[Stored data entries]
————
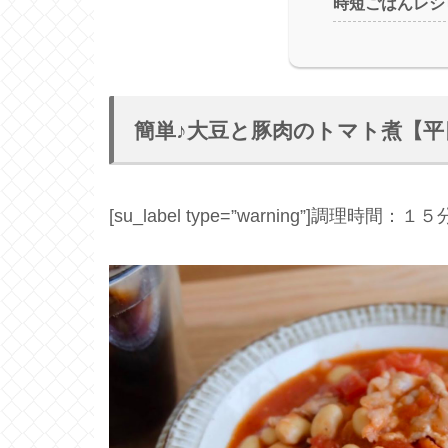
時短ごはんレシ
簡単♪大豆と豚肉のトマト煮【
[su_label type=”warning”]調理時間：１５分[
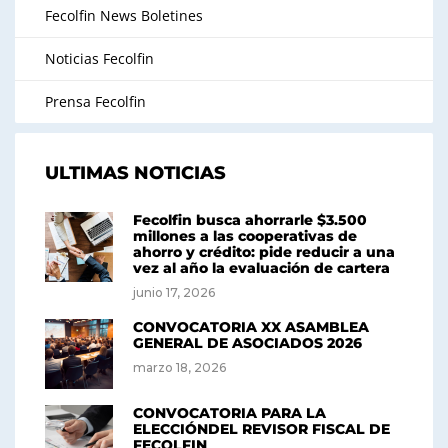
Fecolfin News Boletines
Noticias Fecolfin
Prensa Fecolfin
ULTIMAS NOTICIAS
Fecolfin busca ahorrarle $3.500
millones a las cooperativas de
ahorro y crédito: pide reducir a una
vez al año la evaluación de cartera
junio 17, 2026
CONVOCATORIA XX ASAMBLEA
GENERAL DE ASOCIADOS 2026
marzo 18, 2026
CONVOCATORIA PARA LA
ELECCIÓNDEL REVISOR FISCAL DE
FECOLFIN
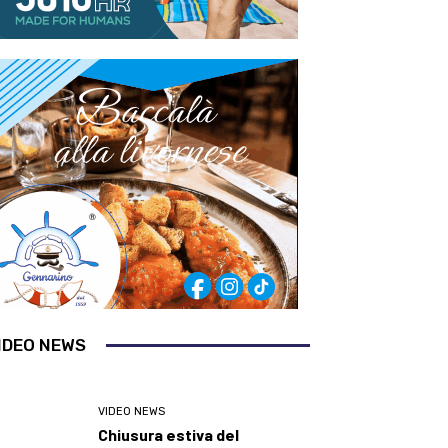
IDEO NEWS
VIDEO NEWS
Chiusura estiva del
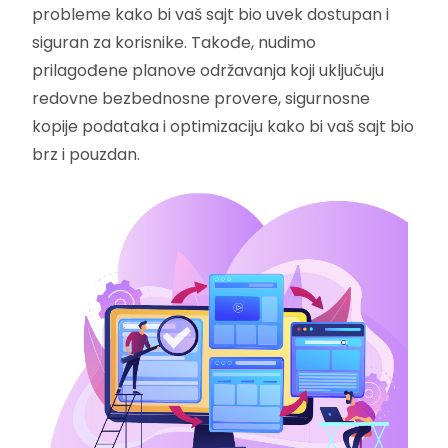
probleme kako bi vaš sajt bio uvek dostupan i
siguran za korisnike. Takođe, nudimo
prilagođene planove održavanja koji uključuju
redovne bezbednosne provere, sigurnosne
kopije podataka i optimizaciju kako bi vaš sajt bio
brz i pouzdan.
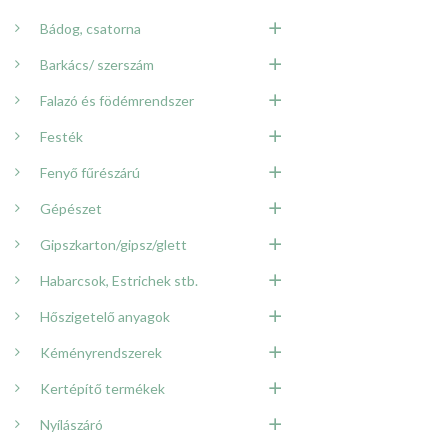
Bádog, csatorna
Barkács/ szerszám
Falazó és födémrendszer
Festék
Fenyő fűrészárú
Gépészet
Gipszkarton/gipsz/glett
Habarcsok, Estrichek stb.
Hőszigetelő anyagok
Kéményrendszerek
Kertépítő termékek
Nyílászáró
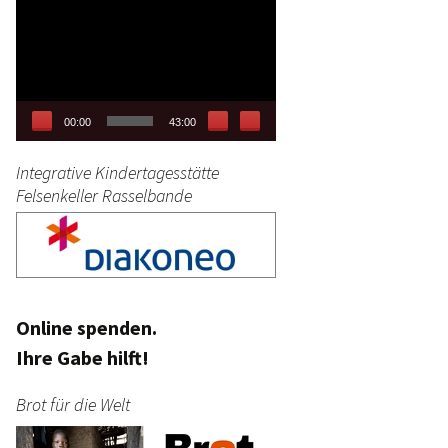
Video-
tag
Player
stik
00:00
43:00
Integrative Kindertagesstätte
Felsenkeller Rasselbande
Online spenden.
Ihre Gabe hilft!
Brot für die Welt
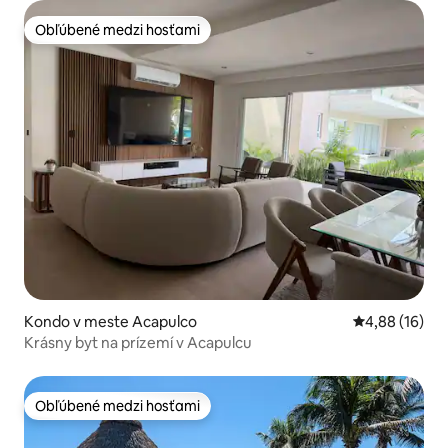
Obľúbené medzi hosťami
Obľúbené medzi hosťami
Kondo v meste Acapulco
Priemerné oho
4,88 (16)
Krásny byt na prízemí v Acapulcu
Obľúbené medzi hosťami
Obľúbené medzi hosťami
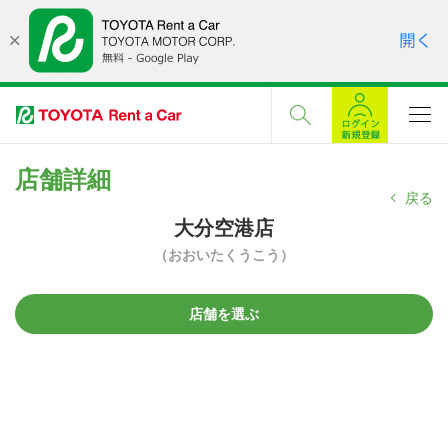
店舗詳細
戻る
大分空港店
（おおいたくうこう）
店舗を選ぶ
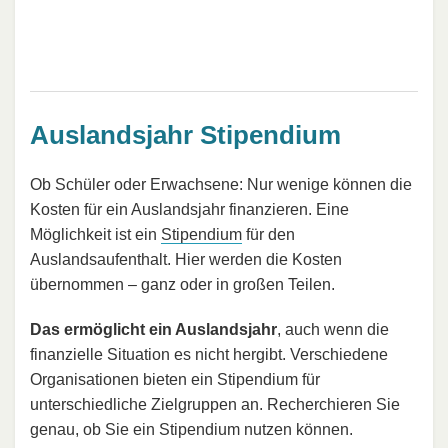
Auslandsjahr Stipendium
Ob Schüler oder Erwachsene: Nur wenige können die
Kosten für ein Auslandsjahr finanzieren. Eine
Möglichkeit ist ein
Stipendium
für den
Auslandsaufenthalt. Hier werden die Kosten
übernommen – ganz oder in großen Teilen.
Das ermöglicht ein Auslandsjahr
, auch wenn die
finanzielle Situation es nicht hergibt. Verschiedene
Organisationen bieten ein Stipendium für
unterschiedliche Zielgruppen an. Recherchieren Sie
genau, ob Sie ein Stipendium nutzen können.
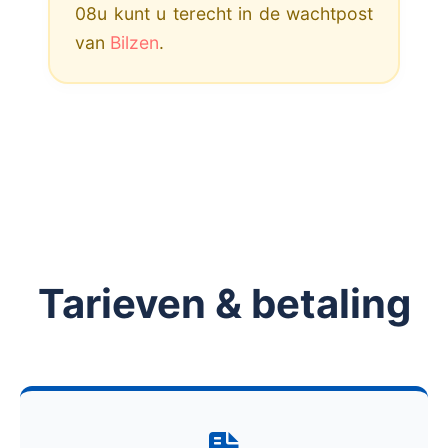
08u kunt u terecht in de wachtpost
van
Bilzen
.
Tarieven & betaling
————
Return every entry exactly, dropping the pictures.

時短ごはんレシ
簡単♪大豆と豚肉のトマト煮【
[su_label type=”warning”]調理時間：１５分[
Fecolfin News Boletines
Noticias Fecolfin
Prensa Fecolfin
ULTIMAS NOTICIAS
Fecolfin busca ahorrarle $3.500
millones a las cooperativas de
ahorro y crédito: pide reducir a una
vez al año la evaluación de cartera
junio 17, 2026
CONVOCATORIA XX ASAMBLEA
GENERAL DE ASOCIADOS 2026
marzo 18, 2026
CONVOCATORIA PARA LA
ELECCIÓNDEL REVISOR FISCAL DE
FECOLFIN
IDEO NEWS
VIDEO NEWS
Chiusura estiva del
probleme kako bi vaš sajt bio uvek dostupan i
siguran za korisnike. Takođe, nudimo
prilagođene planove održavanja koji uključuju
redovne bezbednosne provere, sigurnosne
kopije podataka i optimizaciju kako bi vaš sajt bio
brz i pouzdan.
Bádog, csatorna
Barkács/ szerszám
Falazó és födémrendszer
Festék
Fenyő fűrészárú
Gépészet
Gipszkarton/gipsz/glett
Habarcsok, Estrichek stb.
Hőszigetelő anyagok
Kéményrendszerek
Kertépítő termékek
Nyílászáró
Video-
tag
Player
stik
00:00
43:00
Integrative Kindertagesstätte
Felsenkeller Rasselbande
Online spenden.
Ihre Gabe hilft!
Brot für die Welt
Obľúbené medzi hosťami
Obľúbené medzi hosťami
Kondo v meste Acapulco
Priemerné oho
4,88 (16)
Krásny byt na prízemí v Acapulcu
Obľúbené medzi hosťami
Obľúbené medzi hosťami
店舗詳細
戻る
大分空港店
（おおいたくうこう）
店舗を選ぶ
Auslandsjahr Stipendium
Ob Schüler oder Erwachsene: Nur wenige können die
Kosten für ein Auslandsjahr finanzieren. Eine
Möglichkeit ist ein
Stipendium
für den
Auslandsaufenthalt. Hier werden die Kosten
übernommen – ganz oder in großen Teilen.
Das ermöglicht ein Auslandsjahr
, auch wenn die
finanzielle Situation es nicht hergibt. Verschiedene
Organisationen bieten ein Stipendium für
unterschiedliche Zielgruppen an. Recherchieren Sie
genau, ob Sie ein Stipendium nutzen können.
08u kunt u terecht in de wachtpost
van
Bilzen
.
Tarieven & betaling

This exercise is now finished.